[Bug 1219522] New: Kernel panic with 6.7.x version
https://bugzilla.suse.com/show_bug.cgi?id=1219522 Bug ID: 1219522 Summary: Kernel panic with 6.7.x version Classification: openSUSE Product: openSUSE Tumbleweed Version: Current Hardware: x86-64 OS: openSUSE Tumbleweed Status: NEW Severity: Major Priority: P5 - None Component: Kernel Assignee: kernel-bugs@opensuse.org Reporter: e.kleinmentink@zonnet.nl QA Contact: qa-bugs@suse.de Target Milestone: --- Found By: --- Blocker: --- Created attachment 872422 --> https://bugzilla.suse.com/attachment.cgi?id=872422&action=edit dmesg 6.6.11-1 kernel I get a kernel panic since the 6.7.x kernels. The capslock key is flickering and if i use the "recovery mode" i usually see: [T8] psmouse serio1: synaptics: Touchpad model: 1, fw: 8.16, id: 0x1e2b1, caps: 0xf01fa3/0x940300/0x12e800/0x400000, board id: 3276, fw id: 2700068 [T8] psmouse serio1: synaptics: serio: Synaptics pass-through port at isa0060/serio1/input0 [T8] input: SynPS/2 Synaptics TouchPad as /devices/platform/i8042/serio1/input/input2 I have no idea how to debug this. No error message. In the past i applied a kernel bisect (for debian i think) but i could not find a guide for Tumbleweed.
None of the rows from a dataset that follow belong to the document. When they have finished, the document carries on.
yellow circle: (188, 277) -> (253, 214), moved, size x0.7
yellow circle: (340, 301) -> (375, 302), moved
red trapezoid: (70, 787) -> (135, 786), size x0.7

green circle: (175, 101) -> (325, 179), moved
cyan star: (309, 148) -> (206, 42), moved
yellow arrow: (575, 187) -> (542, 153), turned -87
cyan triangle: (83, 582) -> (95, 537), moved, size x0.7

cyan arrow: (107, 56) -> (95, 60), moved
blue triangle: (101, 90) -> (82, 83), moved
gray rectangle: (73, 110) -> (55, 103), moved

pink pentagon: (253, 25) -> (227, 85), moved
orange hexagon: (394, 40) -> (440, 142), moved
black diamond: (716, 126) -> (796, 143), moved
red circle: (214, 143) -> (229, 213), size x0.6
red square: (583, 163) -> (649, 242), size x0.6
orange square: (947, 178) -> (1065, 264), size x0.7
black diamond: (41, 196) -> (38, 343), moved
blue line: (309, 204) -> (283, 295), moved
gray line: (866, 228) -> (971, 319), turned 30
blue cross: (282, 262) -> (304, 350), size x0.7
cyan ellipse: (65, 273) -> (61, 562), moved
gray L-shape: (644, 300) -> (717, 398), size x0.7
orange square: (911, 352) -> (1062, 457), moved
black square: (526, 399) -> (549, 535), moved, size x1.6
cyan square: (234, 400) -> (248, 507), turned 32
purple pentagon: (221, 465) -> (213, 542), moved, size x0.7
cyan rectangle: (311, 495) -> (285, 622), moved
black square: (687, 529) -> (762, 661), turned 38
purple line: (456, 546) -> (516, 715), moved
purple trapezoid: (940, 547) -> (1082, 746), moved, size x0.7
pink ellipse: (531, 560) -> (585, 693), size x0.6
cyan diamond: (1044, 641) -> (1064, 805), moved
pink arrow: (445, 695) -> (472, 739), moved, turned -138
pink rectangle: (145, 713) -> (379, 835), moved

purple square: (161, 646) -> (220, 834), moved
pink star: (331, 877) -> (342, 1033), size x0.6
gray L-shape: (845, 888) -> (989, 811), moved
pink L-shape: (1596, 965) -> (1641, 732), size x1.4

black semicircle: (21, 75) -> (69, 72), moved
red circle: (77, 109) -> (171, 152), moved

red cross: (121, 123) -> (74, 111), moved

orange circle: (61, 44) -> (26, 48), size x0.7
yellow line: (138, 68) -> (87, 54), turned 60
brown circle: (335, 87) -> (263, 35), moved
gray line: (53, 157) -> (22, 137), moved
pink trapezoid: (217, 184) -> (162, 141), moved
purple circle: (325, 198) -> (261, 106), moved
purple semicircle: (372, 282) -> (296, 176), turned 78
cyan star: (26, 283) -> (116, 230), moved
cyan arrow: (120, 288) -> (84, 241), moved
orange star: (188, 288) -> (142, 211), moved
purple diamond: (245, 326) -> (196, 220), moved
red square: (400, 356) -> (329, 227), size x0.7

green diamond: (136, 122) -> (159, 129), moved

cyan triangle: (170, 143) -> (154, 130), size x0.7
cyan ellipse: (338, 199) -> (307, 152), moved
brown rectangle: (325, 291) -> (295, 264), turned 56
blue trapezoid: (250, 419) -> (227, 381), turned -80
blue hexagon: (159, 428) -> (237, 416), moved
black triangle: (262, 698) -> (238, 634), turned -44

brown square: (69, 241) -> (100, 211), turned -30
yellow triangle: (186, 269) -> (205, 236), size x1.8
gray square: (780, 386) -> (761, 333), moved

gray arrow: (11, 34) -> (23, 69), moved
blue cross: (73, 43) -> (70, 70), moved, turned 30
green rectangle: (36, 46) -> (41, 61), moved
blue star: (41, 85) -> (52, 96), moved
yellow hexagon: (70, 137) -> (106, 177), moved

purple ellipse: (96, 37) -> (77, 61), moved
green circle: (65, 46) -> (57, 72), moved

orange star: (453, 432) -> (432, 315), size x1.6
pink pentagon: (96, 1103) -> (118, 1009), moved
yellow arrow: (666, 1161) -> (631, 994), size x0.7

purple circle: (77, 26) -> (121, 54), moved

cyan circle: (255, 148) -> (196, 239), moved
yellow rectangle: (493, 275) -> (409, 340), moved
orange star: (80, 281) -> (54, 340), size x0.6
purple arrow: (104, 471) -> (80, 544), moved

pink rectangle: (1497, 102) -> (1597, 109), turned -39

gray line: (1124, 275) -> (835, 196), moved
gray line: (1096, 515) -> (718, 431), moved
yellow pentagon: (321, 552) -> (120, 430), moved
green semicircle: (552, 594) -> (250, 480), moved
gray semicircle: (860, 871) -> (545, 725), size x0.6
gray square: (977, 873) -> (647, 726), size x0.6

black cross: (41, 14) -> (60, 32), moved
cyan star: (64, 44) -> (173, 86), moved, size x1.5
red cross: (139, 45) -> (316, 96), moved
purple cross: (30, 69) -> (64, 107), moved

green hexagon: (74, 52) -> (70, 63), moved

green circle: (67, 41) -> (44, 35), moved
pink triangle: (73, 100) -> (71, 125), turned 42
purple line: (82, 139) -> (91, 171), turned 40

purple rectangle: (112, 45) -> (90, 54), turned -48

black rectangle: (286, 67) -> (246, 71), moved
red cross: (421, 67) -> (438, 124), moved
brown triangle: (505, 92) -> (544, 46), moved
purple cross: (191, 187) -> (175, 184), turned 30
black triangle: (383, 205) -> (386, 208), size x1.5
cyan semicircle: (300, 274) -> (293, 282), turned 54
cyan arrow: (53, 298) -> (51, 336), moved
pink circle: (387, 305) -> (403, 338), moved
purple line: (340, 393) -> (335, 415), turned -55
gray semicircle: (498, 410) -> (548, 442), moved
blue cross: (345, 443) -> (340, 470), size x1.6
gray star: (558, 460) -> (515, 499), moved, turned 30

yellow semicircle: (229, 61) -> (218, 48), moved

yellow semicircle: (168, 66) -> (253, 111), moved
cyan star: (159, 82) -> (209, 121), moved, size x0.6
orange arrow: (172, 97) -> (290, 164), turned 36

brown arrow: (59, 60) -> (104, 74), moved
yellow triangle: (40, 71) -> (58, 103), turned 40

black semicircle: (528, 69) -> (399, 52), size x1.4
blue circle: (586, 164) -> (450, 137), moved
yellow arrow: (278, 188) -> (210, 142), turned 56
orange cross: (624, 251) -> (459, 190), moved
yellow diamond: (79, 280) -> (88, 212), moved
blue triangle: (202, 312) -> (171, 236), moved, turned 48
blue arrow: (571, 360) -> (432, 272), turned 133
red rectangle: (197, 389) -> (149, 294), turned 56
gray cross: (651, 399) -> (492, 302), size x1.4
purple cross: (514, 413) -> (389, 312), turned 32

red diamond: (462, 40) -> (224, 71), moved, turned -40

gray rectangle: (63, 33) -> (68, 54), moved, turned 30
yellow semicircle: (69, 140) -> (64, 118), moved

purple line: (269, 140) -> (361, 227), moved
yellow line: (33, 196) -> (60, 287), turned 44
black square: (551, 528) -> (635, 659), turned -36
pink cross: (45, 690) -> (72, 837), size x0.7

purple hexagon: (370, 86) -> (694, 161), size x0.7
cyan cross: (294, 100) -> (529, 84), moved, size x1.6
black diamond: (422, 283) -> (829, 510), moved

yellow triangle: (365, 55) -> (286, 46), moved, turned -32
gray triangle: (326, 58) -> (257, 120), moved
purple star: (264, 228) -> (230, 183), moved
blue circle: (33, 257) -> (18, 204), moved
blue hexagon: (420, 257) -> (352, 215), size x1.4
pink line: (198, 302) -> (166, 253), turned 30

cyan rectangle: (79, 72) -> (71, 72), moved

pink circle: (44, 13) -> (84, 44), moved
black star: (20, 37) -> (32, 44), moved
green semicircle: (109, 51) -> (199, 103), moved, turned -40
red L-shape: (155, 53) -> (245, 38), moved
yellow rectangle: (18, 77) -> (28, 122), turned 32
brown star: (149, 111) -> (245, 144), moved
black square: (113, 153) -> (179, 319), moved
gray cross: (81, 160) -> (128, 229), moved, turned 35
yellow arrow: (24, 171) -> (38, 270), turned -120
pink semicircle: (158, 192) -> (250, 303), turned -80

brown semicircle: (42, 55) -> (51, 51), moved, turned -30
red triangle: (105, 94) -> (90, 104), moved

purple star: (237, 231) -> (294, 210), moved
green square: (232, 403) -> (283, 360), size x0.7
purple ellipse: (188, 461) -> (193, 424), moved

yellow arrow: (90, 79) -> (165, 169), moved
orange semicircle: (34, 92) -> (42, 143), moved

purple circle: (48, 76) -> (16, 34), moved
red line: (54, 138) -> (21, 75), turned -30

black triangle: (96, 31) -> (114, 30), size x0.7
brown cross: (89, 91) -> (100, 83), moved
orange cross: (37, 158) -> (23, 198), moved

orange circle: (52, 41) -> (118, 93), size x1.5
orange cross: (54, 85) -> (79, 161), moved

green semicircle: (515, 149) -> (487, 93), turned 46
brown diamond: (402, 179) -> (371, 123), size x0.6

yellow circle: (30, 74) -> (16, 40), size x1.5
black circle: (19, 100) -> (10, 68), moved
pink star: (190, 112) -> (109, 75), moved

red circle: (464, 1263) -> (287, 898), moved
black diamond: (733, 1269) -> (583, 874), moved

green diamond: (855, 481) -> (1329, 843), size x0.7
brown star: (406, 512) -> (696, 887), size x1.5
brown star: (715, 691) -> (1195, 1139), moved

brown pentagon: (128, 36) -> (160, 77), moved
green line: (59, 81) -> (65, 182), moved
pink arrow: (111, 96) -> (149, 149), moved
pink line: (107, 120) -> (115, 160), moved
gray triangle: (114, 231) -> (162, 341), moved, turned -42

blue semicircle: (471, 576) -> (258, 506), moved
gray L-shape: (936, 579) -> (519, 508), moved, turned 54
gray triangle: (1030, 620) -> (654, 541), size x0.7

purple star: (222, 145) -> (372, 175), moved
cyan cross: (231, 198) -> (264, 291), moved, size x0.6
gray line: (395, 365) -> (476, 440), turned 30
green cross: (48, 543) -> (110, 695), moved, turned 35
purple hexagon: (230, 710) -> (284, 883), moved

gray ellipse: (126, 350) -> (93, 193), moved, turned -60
Hardware: Lenovo T580 Grub menu contains: * 6.7.2-1 * 6.7.1-2 * 6.6.11-1 Included a "dmesg" output of a normal boot with the "6.6.11-1" kernel. -- You are receiving this mail because: You are the assignee for the bug.
https://bugzilla.suse.com/show_bug.cgi?id=1219522 https://bugzilla.suse.com/show_bug.cgi?id=1219522#c1 Takashi Iwai <tiwai@suse.com> changed: What |Removed |Added ---------------------------------------------------------------------------- CC| |tiwai@suse.com --- Comment #1 from Takashi Iwai <tiwai@suse.com> --- Check with 6.7.3 kernel in OBS Kernel:stable repo at first. http://download.opensuse.org/repositories/Kernel:/stable/standard/ If the problem persists, try to remove "verbose" and "splash=...." boot options. This might give you a bit better insight. If the problem still isn't visible, try to boot with "nomodeset" option instead. If this works, the problem lies in the graphics driver. In addition, you can try the 6.8-rc kernel in OBS Kernel:HEAD repo, too http://download.opensuse.org/repositories/Kernel:/HEAD/standard/ -- You are receiving this mail because: You are the assignee for the bug.
https://bugzilla.suse.com/show_bug.cgi?id=1219522 https://bugzilla.suse.com/show_bug.cgi?id=1219522#c3 --- Comment #3 from Takashi Iwai <tiwai@suse.com> --- (In reply to Edwin KM from comment #2)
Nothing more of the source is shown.